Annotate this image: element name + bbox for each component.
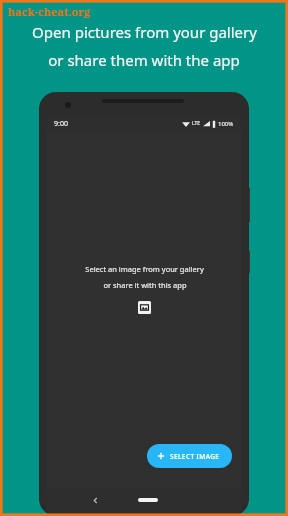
staticText: LTE [192, 120, 201, 127]
staticText: 9:00 [54, 119, 68, 129]
staticText: or share them with the app [48, 50, 240, 70]
staticText: or share it with this app [103, 280, 187, 290]
staticText: SELECT IMAGE [170, 452, 220, 461]
button[interactable]: Home [138, 498, 158, 502]
staticText: Open pictures from your gallery [32, 22, 257, 42]
staticText: 100% [218, 120, 234, 128]
staticText: Select an image from your gallery [85, 264, 204, 274]
staticText: hack-cheat.org [8, 4, 91, 19]
button[interactable]: Back [88, 493, 102, 507]
button[interactable]: SELECT IMAGE [147, 444, 232, 468]
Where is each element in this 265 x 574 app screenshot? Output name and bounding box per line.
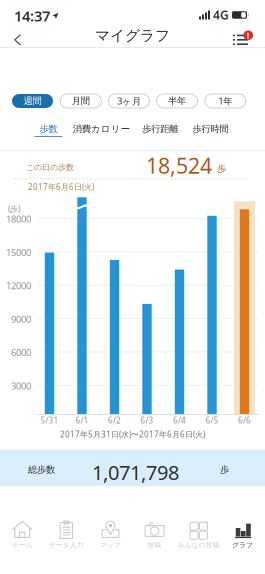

+ + + + +

# What you need to do
Leave the pictures out and output the rest of the listing exactly.

# Response to this exercise
Annotate this image: element name + bbox for each component.
staticText: LTE [192, 120, 201, 127]
staticText: 9:00 [54, 119, 68, 129]
staticText: or share them with the app [48, 50, 240, 70]
staticText: or share it with this app [103, 280, 187, 290]
staticText: SELECT IMAGE [170, 452, 220, 461]
button[interactable]: Home [138, 498, 158, 502]
staticText: Open pictures from your gallery [32, 22, 257, 42]
staticText: 100% [218, 120, 234, 128]
staticText: Select an image from your gallery [85, 264, 204, 274]
staticText: hack-cheat.org [8, 4, 91, 19]
button[interactable]: Back [88, 493, 102, 507]
button[interactable]: SELECT IMAGE [147, 444, 232, 468]
Where is each element in this 265 x 574 app screenshot? Output name and bounding box per line.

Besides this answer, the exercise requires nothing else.